--- SUPPLIED DATA Enclosed Below ---

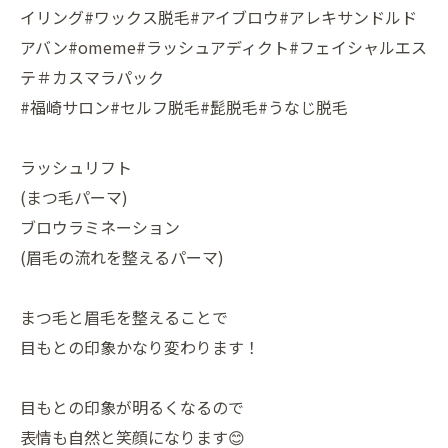
イリング#ワックス脱毛#アイブロウ#アレキサンドルド
アバン#omeme#ラッシュアディクト#フェイシャルエス
テ＃カスマラパック
#福崎サロン#セルフ脱毛#髭脱毛#うなじ脱毛
ラッシュリフト
(まつ毛パーマ)
ブロウラミネーション
(眉毛の流れを整えるパーマ)
まつ毛と眉毛を整えることで
目もとの印象かなり変わります！
目もとの印象が明るくなるので
表情も自然と笑顔になります😊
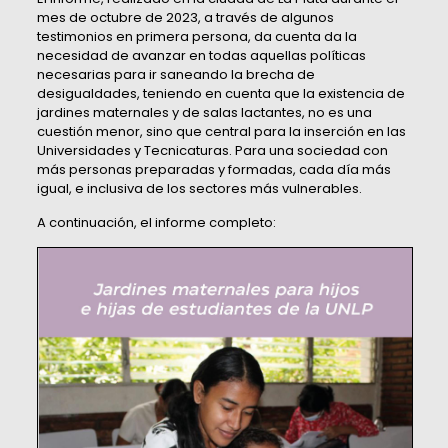
mes de octubre de 2023, a través de algunos
testimonios en primera persona, da cuenta da la
necesidad de avanzar en todas aquellas políticas
necesarias para ir saneando la brecha de
desigualdades, teniendo en cuenta que la existencia de
jardines maternales y de salas lactantes, no es una
cuestión menor, sino que central para la inserción en las
Universidades y Tecnicaturas. Para una sociedad con
más personas preparadas y formadas, cada día más
igual, e inclusiva de los sectores más vulnerables.
A continuación, el informe completo:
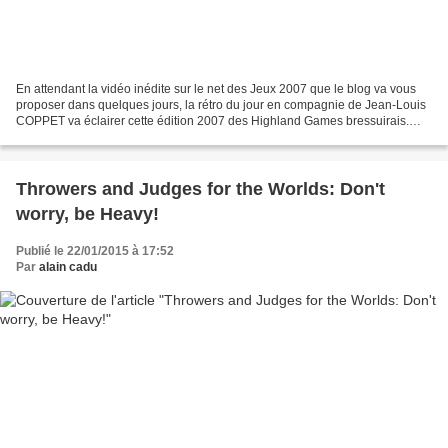
En attendant la vidéo inédite sur le net des Jeux 2007 que le blog va vous
proposer dans quelques jours, la rétro du jour en compagnie de Jean-Louis
COPPET va éclairer cette édition 2007 des Highland Games bressuirais.
Déjà huit ans! Putain 8 ans! Alors,...
Throwers and Judges for the Worlds: Don't
worry, be Heavy!
Publié le 22/01/2015 à 17:52
Par
alain cadu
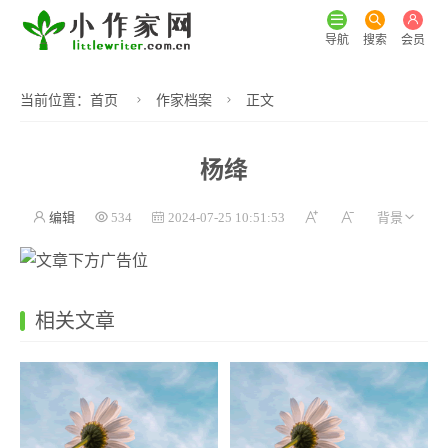
导航
搜索
会员
当前位置：
首页
作家档案
正文
杨绛
编辑
534
2024-07-25 10:51:53
相关文章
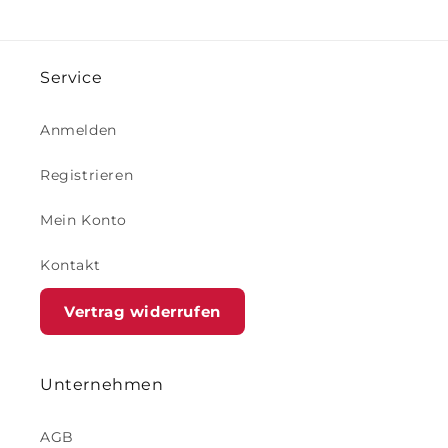
Service
Anmelden
Registrieren
Mein Konto
Kontakt
Vertrag widerrufen
Unternehmen
AGB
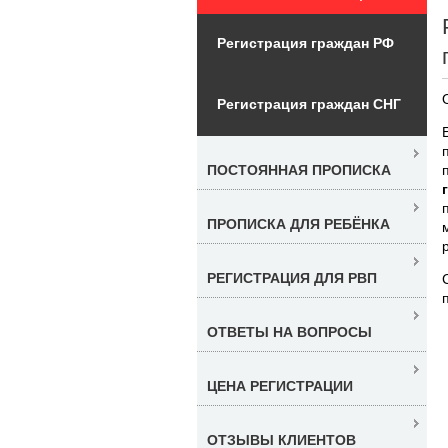
Регистрация граждан РФ
Регистрация граждан СНГ
ПОСТОЯННАЯ ПРОПИСКА
ПРОПИСКА ДЛЯ РЕБЁНКА
РЕГИСТРАЦИЯ ДЛЯ РВП
ОТВЕТЫ НА ВОПРОСЫ
ЦЕНА РЕГИСТРАЦИИ
ОТЗЫВЫ КЛИЕНТОВ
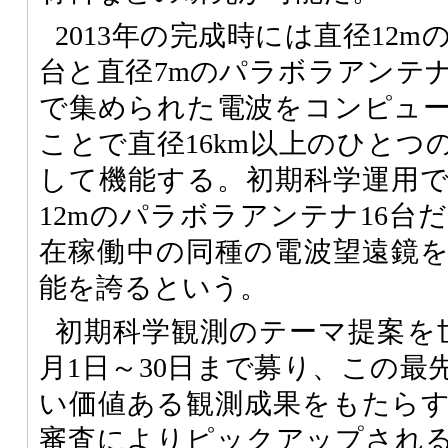
2013年の完成時には直径12m
台と直径7mのパラボラアンテナ
で集められた電波をコンピュ
ことで直径16km以上のひとつ
して機能する。初期科学運用
12mのパラボラアンテナ16台
在稼働中の同種の電波望遠鏡
能を誇るという。
初期科学観測のテーマ提案を
月1日～30日まで募り、この最
い価値ある観測成果をもたら
審査によりピックアップされ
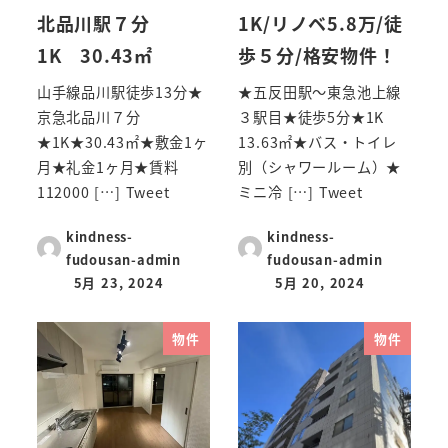
北品川駅７分
1K/リノベ5.8万/徒
1K 30.43㎡
歩５分/格安物件！
山手線品川駅徒歩13分★
★五反田駅～東急池上線
京急北品川７分
３駅目★徒歩5分★1K
★1K★30.43㎡★敷金1ヶ
13.63㎡★バス・トイレ
月★礼金1ヶ月★賃料
別（シャワールーム）★
112000 […] Tweet
ミニ冷 […] Tweet
kindness-
kindness-
fudousan-admin
fudousan-admin
5月 23, 2024
5月 20, 2024
物件
物件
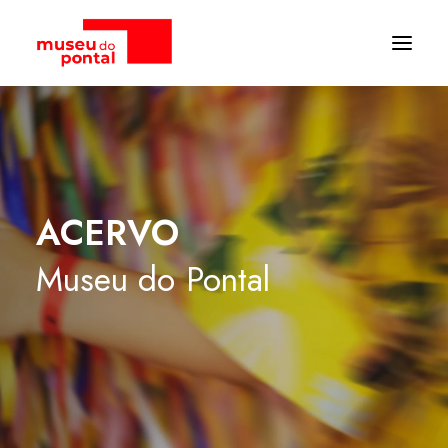
ACERVO
Museu
do
Pontal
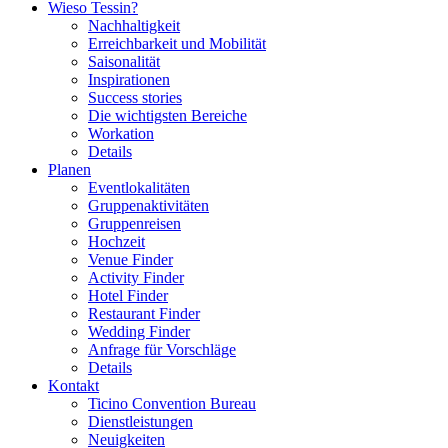
Wieso Tessin?
Nachhaltigkeit
Erreichbarkeit und Mobilität
Saisonalität
Inspirationen
Success stories
Die wichtigsten Bereiche
Workation
Details
Planen
Eventlokalitäten
Gruppenaktivitäten
Gruppenreisen
Hochzeit
Venue Finder
Activity Finder
Hotel Finder
Restaurant Finder
Wedding Finder
Anfrage für Vorschläge
Details
Kontakt
Ticino Convention Bureau
Dienstleistungen
Neuigkeiten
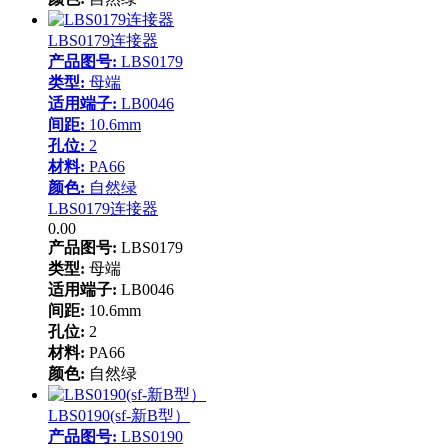
LBS0179连接器
产品图号:
LBS0179
类型:
母端
适用端子:
LB0046
间距:
10.6mm
孔位:
2
材料:
PA66
颜色:
自然绿
LBS0179连接器
0.00
产品图号:
LBS0179
类型:
母端
适用端子:
LB0046
间距:
10.6mm
孔位:
2
材料:
PA66
颜色:
自然绿
LBS0190(sf-新B型）
产品图号:
LBS0190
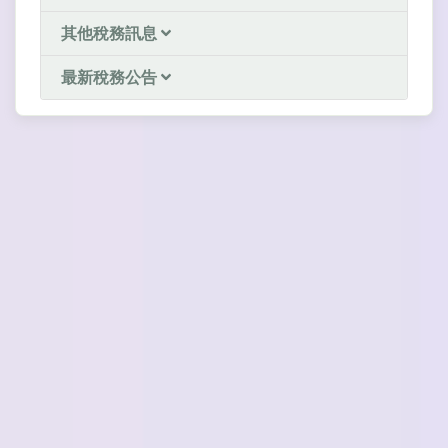
其他稅務訊息
最新稅務公告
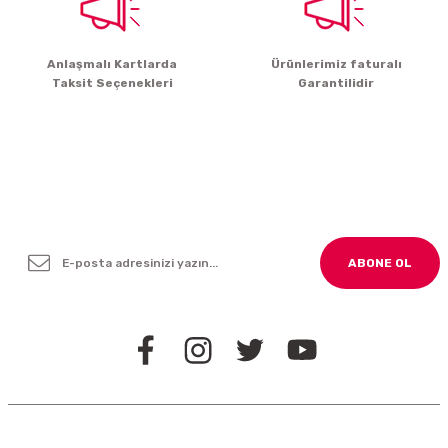
Gönder
Anlaşmalı Kartlarda
Ürünlerimiz faturalı
Taksit Seçenekleri
Garantilidir
Yenilikleden ve Kampanyalardan Haber Bültenimize
Kayodolun!
ABONE OL
BİZİ TAKİP EDİN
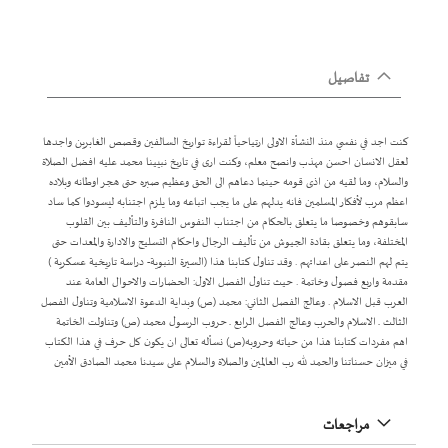
تفاصيل
كنت اجد في نفسي منذ النشأة الاولى ارتياحياً لقراءة تواريخ السالفين وقصص الغابرين واجدها
لعقل الانسان احسن مهذب وانصح معلم، وكنت ارى في تاريخ نبيينا محمد عليه افضل الصلاة
والسلام، وما لقيه من اذى قومه حينما دعاهم الى الحق وعظيم صبره حتى هجر اوطانه وبلاده
اعظم مرب لأفكار المسلمين فانه يدلهم على ما يجب اتباعه وما يلزم اجتنابه ليسودوا كما ساد
سابقوهم وخصوصا ما يتعلق بالحكام من اجتناب النفوس النافرة والتأليف بين القلوب
المختلفة، وما يتعلق بقادة الجيوش من تأليف الرجال واحكام التسليح والادارة والمعدات حتى
يتم لهم النصر على اعدائهم . وقد تناول كتابنا هذا (السيرة النبوية- دراسة تاريخية عسكرية )
مقدمة واربع فصول وخاتمة . حيث تناول الفصل الاول: الحضارات والاحوال العامة عند
العرب قبل الاسلام . وعالج الفصل الثاني: محمد (ص) وبداية الدعوة الاسلامية وتناول الفصل
الثالث ـ الاسلام والحرب وعالج الفصل الرابع ـ حروب الرسول محمد (ص) وتناولت الخاتمة
اهم مفردات كتابنا هذا من حياته وحروبه(ص) نسأله تعالى ان يكون كل حرف في هذا الكتاب
في ميزان حسناتنا والحمد لله رب العالمين والصلاة والسلام على سيدنا محمد الصادق الأمين
مراجعات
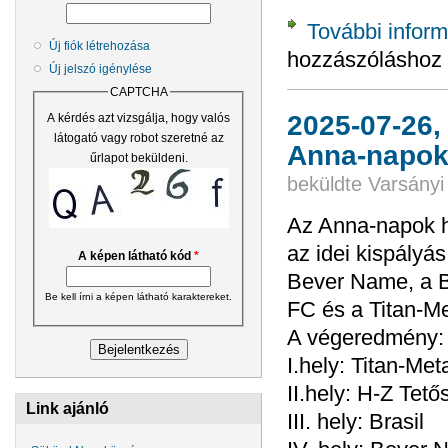
További inform
Új fiók létrehozása
hozzászóláshoz
Új jelszó igénylése
CAPTCHA
2025-07-26,
A kérdés azt vizsgálja, hogy valós
látogató vagy robot szeretné az
Anna-napo
űrlapot beküldeni.
beküldte
Varsányi
Az Anna-napok h
az idei kispályá
A képen látható kód
*
Bever Name, a Br
Be kell írni a képen látható karaktereket.
FC és a Titan-Me
A végeredmény:
I.hely: Titan-Met
II.hely: H-Z Tető
Link ajánló
III. hely: Brasil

--- End of Enclosed SUPPLIED DATA ---

*TASK DESCRIPTION:*
Reproduce each line of the records exactly, and omit every picture.

*TASK OUTPUT:*
イリング#ワックス脱毛#アイブロウ#アレキサンドルド
アバン#omeme#ラッシュアディクト#フェイシャルエス
テ＃カスマラパック
#福崎サロン#セルフ脱毛#髭脱毛#うなじ脱毛
ラッシュリフト
(まつ毛パーマ)
ブロウラミネーション
(眉毛の流れを整えるパーマ)
まつ毛と眉毛を整えることで
目もとの印象かなり変わります！
目もとの印象が明るくなるので
表情も自然と笑顔になります😊
mes de octubre de 2023, a través de algunos
testimonios en primera persona, da cuenta da la
necesidad de avanzar en todas aquellas políticas
necesarias para ir saneando la brecha de
desigualdades, teniendo en cuenta que la existencia de
jardines maternales y de salas lactantes, no es una
cuestión menor, sino que central para la inserción en las
Universidades y Tecnicaturas. Para una sociedad con
más personas preparadas y formadas, cada día más
igual, e inclusiva de los sectores más vulnerables.
A continuación, el informe completo:
En attendant la vidéo inédite sur le net des Jeux 2007 que le blog va vous
proposer dans quelques jours, la rétro du jour en compagnie de Jean-Louis
COPPET va éclairer cette édition 2007 des Highland Games bressuirais.
Déjà huit ans! Putain 8 ans! Alors,...
Throwers and Judges for the Worlds: Don't
worry, be Heavy!
Publié le 22/01/2015 à 17:52
Par
alain cadu
导航
搜索
会员
当前位置：
首页
作家档案
正文
杨绛
编辑
534
2024-07-25 10:51:53
相关文章
Service
Anmelden
Registrieren
Mein Konto
Kontakt
Vertrag widerrufen
Unternehmen
AGB
Регистрация граждан РФ
Регистрация граждан СНГ
ПОСТОЯННАЯ ПРОПИСКА
ПРОПИСКА ДЛЯ РЕБЁНКА
РЕГИСТРАЦИЯ ДЛЯ РВП
ОТВЕТЫ НА ВОПРОСЫ
ЦЕНА РЕГИСТРАЦИИ
ОТЗЫВЫ КЛИЕНТОВ
2013年の完成時には直径12m
台と直径7mのパラボラアンテナ
で集められた電波をコンピュ
ことで直径16km以上のひとつ
して機能する。初期科学運用
12mのパラボラアンテナ16台
在稼働中の同種の電波望遠鏡
能を誇るという。
初期科学観測のテーマ提案を
月1日～30日まで募り、この最
い価値ある観測成果をもたら
審査によりピックアップされ
北品川駅７分
1K/リノベ5.8万/徒
1K 30.43㎡
歩５分/格安物件！
山手線品川駅徒歩13分★
★五反田駅～東急池上線
京急北品川７分
３駅目★徒歩5分★1K
★1K★30.43㎡★敷金1ヶ
13.63㎡★バス・トイレ
月★礼金1ヶ月★賃料
別（シャワールーム）★
112000 […] Tweet
ミニ冷 […] Tweet
kindness-
kindness-
fudousan-admin
fudousan-admin
5月 23, 2024
5月 20, 2024
物件
物件
ACERVO
Museu
do
Pontal
Wieso Tessin?
Nachhaltigkeit
Erreichbarkeit und Mobilität
Saisonalität
Inspirationen
Success stories
Die wichtigsten Bereiche
Workation
Details
Planen
Eventlokalitäten
Gruppenaktivitäten
Gruppenreisen
Hochzeit
Venue Finder
Activity Finder
Hotel Finder
Restaurant Finder
Wedding Finder
Anfrage für Vorschläge
Details
Kontakt
Ticino Convention Bureau
Dienstleistungen
Neuigkeiten
LBS0179连接器
产品图号:
LBS0179
类型:
母端
适用端子:
LB0046
间距:
10.6mm
孔位:
2
材料:
PA66
颜色:
自然绿
LBS0179连接器
0.00
产品图号:
LBS0179
类型:
母端
适用端子:
LB0046
间距:
10.6mm
孔位:
2
材料:
PA66
颜色:
自然绿
LBS0190(sf-新B型）
产品图号:
LBS0190
其他稅務訊息
最新稅務公告
Gönder
Anlaşmalı Kartlarda
Ürünlerimiz faturalı
Taksit Seçenekleri
Garantilidir
Yenilikleden ve Kampanyalardan Haber Bültenimize
Kayodolun!
ABONE OL
BİZİ TAKİP EDİN
تفاصيل
كنت اجد في نفسي منذ النشأة الاولى ارتياحياً لقراءة تواريخ السالفين وقصص الغابرين واجدها
لعقل الانسان احسن مهذب وانصح معلم، وكنت ارى في تاريخ نبيينا محمد عليه افضل الصلاة
والسلام، وما لقيه من اذى قومه حينما دعاهم الى الحق وعظيم صبره حتى هجر اوطانه وبلاده
اعظم مرب لأفكار المسلمين فانه يدلهم على ما يجب اتباعه وما يلزم اجتنابه ليسودوا كما ساد
سابقوهم وخصوصا ما يتعلق بالحكام من اجتناب النفوس النافرة والتأليف بين القلوب
المختلفة، وما يتعلق بقادة الجيوش من تأليف الرجال واحكام التسليح والادارة والمعدات حتى
يتم لهم النصر على اعدائهم . وقد تناول كتابنا هذا (السيرة النبوية- دراسة تاريخية عسكرية )
مقدمة واربع فصول وخاتمة . حيث تناول الفصل الاول: الحضارات والاحوال العامة عند
العرب قبل الاسلام . وعالج الفصل الثاني: محمد (ص) وبداية الدعوة الاسلامية وتناول الفصل
الثالث ـ الاسلام والحرب وعالج الفصل الرابع ـ حروب الرسول محمد (ص) وتناولت الخاتمة
اهم مفردات كتابنا هذا من حياته وحروبه(ص) نسأله تعالى ان يكون كل حرف في هذا الكتاب
في ميزان حسناتنا والحمد لله رب العالمين والصلاة والسلام على سيدنا محمد الصادق الأمين
مراجعات
További inform
Új fiók létrehozása
hozzászóláshoz
Új jelszó igénylése
CAPTCHA
2025-07-26,
A kérdés azt vizsgálja, hogy valós
látogató vagy robot szeretné az
Anna-napo
űrlapot beküldeni.
beküldte
Varsányi
Az Anna-napok h
az idei kispályá
A képen látható kód
*
Bever Name, a Br
Be kell írni a képen látható karaktereket.
FC és a Titan-Me
A végeredmény:
I.hely: Titan-Met
II.hely: H-Z Tető
Link ajánló
III. hely: Brasil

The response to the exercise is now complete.